[Given information Boundary: Start]
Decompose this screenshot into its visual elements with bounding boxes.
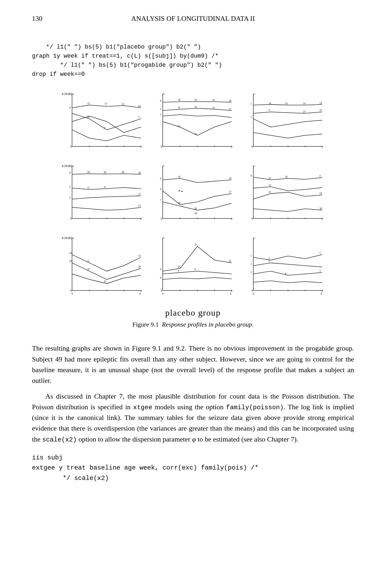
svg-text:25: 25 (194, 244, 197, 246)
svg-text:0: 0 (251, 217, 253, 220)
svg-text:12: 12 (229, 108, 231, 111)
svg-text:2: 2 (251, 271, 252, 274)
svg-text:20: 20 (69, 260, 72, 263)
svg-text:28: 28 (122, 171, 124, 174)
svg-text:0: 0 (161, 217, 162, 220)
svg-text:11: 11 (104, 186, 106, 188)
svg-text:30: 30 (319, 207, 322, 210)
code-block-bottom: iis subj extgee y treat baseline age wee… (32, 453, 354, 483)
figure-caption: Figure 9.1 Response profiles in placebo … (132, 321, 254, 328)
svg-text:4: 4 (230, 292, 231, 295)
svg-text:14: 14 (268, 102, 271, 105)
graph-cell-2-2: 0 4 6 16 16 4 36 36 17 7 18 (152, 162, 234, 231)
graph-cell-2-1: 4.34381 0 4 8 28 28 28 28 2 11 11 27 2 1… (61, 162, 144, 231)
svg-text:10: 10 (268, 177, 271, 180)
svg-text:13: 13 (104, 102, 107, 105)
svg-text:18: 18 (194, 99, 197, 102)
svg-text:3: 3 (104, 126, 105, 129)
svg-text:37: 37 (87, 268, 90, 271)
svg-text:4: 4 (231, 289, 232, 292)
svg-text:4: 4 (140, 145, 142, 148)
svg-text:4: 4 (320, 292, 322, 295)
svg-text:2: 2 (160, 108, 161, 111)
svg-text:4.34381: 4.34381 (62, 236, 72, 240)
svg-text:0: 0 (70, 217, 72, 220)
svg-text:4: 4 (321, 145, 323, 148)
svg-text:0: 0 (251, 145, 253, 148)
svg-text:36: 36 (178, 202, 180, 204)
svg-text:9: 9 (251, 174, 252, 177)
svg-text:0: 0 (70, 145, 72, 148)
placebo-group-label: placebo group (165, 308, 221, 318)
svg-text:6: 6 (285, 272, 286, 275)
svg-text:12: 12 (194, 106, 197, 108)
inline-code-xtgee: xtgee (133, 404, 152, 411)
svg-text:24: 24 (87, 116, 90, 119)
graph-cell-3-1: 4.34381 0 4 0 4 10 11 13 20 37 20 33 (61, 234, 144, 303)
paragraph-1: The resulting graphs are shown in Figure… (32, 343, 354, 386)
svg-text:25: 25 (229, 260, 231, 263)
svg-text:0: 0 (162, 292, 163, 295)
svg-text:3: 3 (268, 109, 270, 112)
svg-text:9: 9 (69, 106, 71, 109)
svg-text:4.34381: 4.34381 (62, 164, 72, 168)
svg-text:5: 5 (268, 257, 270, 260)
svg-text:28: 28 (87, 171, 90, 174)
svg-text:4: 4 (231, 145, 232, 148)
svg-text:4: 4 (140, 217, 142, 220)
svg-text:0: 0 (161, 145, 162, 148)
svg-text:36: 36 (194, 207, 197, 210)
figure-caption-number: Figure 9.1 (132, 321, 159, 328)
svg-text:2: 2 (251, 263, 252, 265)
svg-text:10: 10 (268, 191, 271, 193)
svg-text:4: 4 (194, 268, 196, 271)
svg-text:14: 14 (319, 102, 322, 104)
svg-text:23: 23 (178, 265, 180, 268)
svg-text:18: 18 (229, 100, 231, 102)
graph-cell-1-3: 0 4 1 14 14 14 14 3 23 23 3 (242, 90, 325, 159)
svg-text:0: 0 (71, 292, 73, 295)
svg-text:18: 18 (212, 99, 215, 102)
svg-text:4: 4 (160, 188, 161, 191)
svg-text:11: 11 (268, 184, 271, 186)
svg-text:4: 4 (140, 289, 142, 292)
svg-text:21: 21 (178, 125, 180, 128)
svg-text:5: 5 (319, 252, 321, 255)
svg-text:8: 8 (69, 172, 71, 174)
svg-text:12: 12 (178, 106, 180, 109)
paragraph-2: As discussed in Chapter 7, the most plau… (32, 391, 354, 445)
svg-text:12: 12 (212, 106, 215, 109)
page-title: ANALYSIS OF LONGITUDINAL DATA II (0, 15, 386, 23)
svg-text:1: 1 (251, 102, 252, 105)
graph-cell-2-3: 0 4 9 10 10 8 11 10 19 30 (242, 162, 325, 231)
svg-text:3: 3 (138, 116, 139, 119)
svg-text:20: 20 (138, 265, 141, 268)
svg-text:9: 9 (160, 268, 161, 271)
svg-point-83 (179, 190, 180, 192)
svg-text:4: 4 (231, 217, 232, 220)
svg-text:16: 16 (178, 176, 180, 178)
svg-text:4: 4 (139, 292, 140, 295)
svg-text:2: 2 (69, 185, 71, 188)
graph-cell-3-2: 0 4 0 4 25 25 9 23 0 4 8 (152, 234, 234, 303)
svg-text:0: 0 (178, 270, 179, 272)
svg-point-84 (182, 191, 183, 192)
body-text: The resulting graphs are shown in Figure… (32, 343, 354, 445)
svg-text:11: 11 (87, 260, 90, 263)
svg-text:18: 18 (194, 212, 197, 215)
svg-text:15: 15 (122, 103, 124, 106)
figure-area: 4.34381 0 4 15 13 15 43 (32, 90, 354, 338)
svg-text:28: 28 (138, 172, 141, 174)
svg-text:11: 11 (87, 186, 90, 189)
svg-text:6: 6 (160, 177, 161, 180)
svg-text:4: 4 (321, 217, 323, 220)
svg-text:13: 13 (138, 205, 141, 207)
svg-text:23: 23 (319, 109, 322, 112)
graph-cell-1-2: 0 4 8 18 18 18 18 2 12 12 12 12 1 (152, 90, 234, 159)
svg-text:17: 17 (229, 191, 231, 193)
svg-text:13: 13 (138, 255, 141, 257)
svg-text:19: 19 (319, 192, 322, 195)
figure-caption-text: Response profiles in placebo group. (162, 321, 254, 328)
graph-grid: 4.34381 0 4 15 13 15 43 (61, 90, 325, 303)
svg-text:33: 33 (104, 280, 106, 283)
[Given information Boundary: End]
Each record above has to be written out again in full, but its pictures must not be.

Decompose this screenshot into its visual elements with bounding boxes.
svg-text:25: 25 (194, 244, 197, 246)
svg-text:0: 0 (251, 217, 253, 220)
svg-text:12: 12 (229, 108, 231, 111)
svg-text:2: 2 (251, 271, 252, 274)
svg-text:20: 20 (69, 260, 72, 263)
svg-text:28: 28 (122, 171, 124, 174)
svg-text:0: 0 (161, 217, 162, 220)
svg-text:11: 11 (104, 186, 106, 188)
svg-text:30: 30 (319, 207, 322, 210)
code-block-bottom: iis subj extgee y treat baseline age wee… (32, 453, 354, 483)
figure-caption: Figure 9.1 Response profiles in placebo … (132, 321, 254, 328)
svg-text:4: 4 (230, 292, 231, 295)
svg-text:14: 14 (268, 102, 271, 105)
graph-cell-2-2: 0 4 6 16 16 4 36 36 17 7 18 (152, 162, 234, 231)
graph-cell-2-1: 4.34381 0 4 8 28 28 28 28 2 11 11 27 2 1… (61, 162, 144, 231)
svg-text:10: 10 (268, 177, 271, 180)
svg-text:13: 13 (104, 102, 107, 105)
svg-text:18: 18 (194, 99, 197, 102)
svg-text:3: 3 (104, 126, 105, 129)
svg-text:37: 37 (87, 268, 90, 271)
svg-text:4: 4 (231, 289, 232, 292)
svg-text:4: 4 (140, 145, 142, 148)
svg-text:4: 4 (320, 292, 322, 295)
svg-text:2: 2 (160, 108, 161, 111)
svg-text:4.34381: 4.34381 (62, 236, 72, 240)
svg-text:0: 0 (70, 217, 72, 220)
svg-text:4: 4 (321, 145, 323, 148)
svg-text:0: 0 (251, 145, 253, 148)
svg-text:36: 36 (178, 202, 180, 204)
svg-text:9: 9 (251, 174, 252, 177)
svg-text:0: 0 (70, 145, 72, 148)
placebo-group-label: placebo group (165, 308, 221, 318)
svg-text:6: 6 (285, 272, 286, 275)
svg-text:12: 12 (194, 106, 197, 108)
inline-code-xtgee: xtgee (133, 404, 152, 411)
svg-text:24: 24 (87, 116, 90, 119)
graph-cell-3-1: 4.34381 0 4 0 4 10 11 13 20 37 20 33 (61, 234, 144, 303)
paragraph-1: The resulting graphs are shown in Figure… (32, 343, 354, 386)
svg-text:25: 25 (229, 260, 231, 263)
svg-text:0: 0 (162, 292, 163, 295)
svg-text:3: 3 (268, 109, 270, 112)
svg-text:9: 9 (69, 106, 71, 109)
svg-text:4.34381: 4.34381 (62, 164, 72, 168)
svg-text:5: 5 (268, 257, 270, 260)
svg-text:28: 28 (87, 171, 90, 174)
svg-text:4: 4 (231, 145, 232, 148)
svg-text:4: 4 (140, 217, 142, 220)
svg-text:0: 0 (161, 145, 162, 148)
svg-text:36: 36 (194, 207, 197, 210)
figure-caption-number: Figure 9.1 (132, 321, 159, 328)
svg-text:2: 2 (251, 263, 252, 265)
svg-text:10: 10 (268, 191, 271, 193)
svg-text:4: 4 (194, 268, 196, 271)
svg-text:14: 14 (319, 102, 322, 104)
svg-text:23: 23 (178, 265, 180, 268)
svg-text:18: 18 (229, 100, 231, 102)
graph-cell-1-3: 0 4 1 14 14 14 14 3 23 23 3 (242, 90, 325, 159)
svg-text:0: 0 (71, 292, 73, 295)
svg-text:18: 18 (212, 99, 215, 102)
svg-text:4: 4 (160, 188, 161, 191)
svg-text:11: 11 (268, 184, 271, 186)
svg-text:4: 4 (140, 289, 142, 292)
svg-text:21: 21 (178, 125, 180, 128)
svg-text:5: 5 (319, 252, 321, 255)
svg-text:8: 8 (69, 172, 71, 174)
svg-text:12: 12 (178, 106, 180, 109)
paragraph-2: As discussed in Chapter 7, the most plau… (32, 391, 354, 445)
svg-text:12: 12 (212, 106, 215, 109)
page-title: ANALYSIS OF LONGITUDINAL DATA II (0, 15, 386, 23)
svg-text:1: 1 (251, 102, 252, 105)
graph-cell-2-3: 0 4 9 10 10 8 11 10 19 30 (242, 162, 325, 231)
svg-text:3: 3 (138, 116, 139, 119)
svg-text:20: 20 (138, 265, 141, 268)
svg-text:9: 9 (160, 268, 161, 271)
svg-point-83 (179, 190, 180, 192)
svg-text:4: 4 (231, 217, 232, 220)
svg-text:16: 16 (178, 176, 180, 178)
svg-text:4: 4 (139, 292, 140, 295)
svg-text:2: 2 (69, 185, 71, 188)
graph-cell-3-2: 0 4 0 4 25 25 9 23 0 4 8 (152, 234, 234, 303)
svg-text:0: 0 (178, 270, 179, 272)
svg-point-84 (182, 191, 183, 192)
body-text: The resulting graphs are shown in Figure… (32, 343, 354, 445)
svg-text:11: 11 (87, 260, 90, 263)
svg-text:18: 18 (194, 212, 197, 215)
svg-text:15: 15 (122, 103, 124, 106)
figure-area: 4.34381 0 4 15 13 15 43 (32, 90, 354, 338)
svg-text:28: 28 (138, 172, 141, 174)
svg-text:11: 11 (87, 186, 90, 189)
svg-text:6: 6 (160, 177, 161, 180)
svg-text:4: 4 (321, 217, 323, 220)
svg-text:13: 13 (138, 205, 141, 207)
svg-text:23: 23 (319, 109, 322, 112)
graph-cell-1-2: 0 4 8 18 18 18 18 2 12 12 12 12 1 (152, 90, 234, 159)
svg-text:17: 17 (229, 191, 231, 193)
svg-text:13: 13 (138, 255, 141, 257)
svg-text:19: 19 (319, 192, 322, 195)
figure-caption-text: Response profiles in placebo group. (162, 321, 254, 328)
graph-grid: 4.34381 0 4 15 13 15 43 (61, 90, 325, 303)
svg-text:33: 33 (104, 280, 106, 283)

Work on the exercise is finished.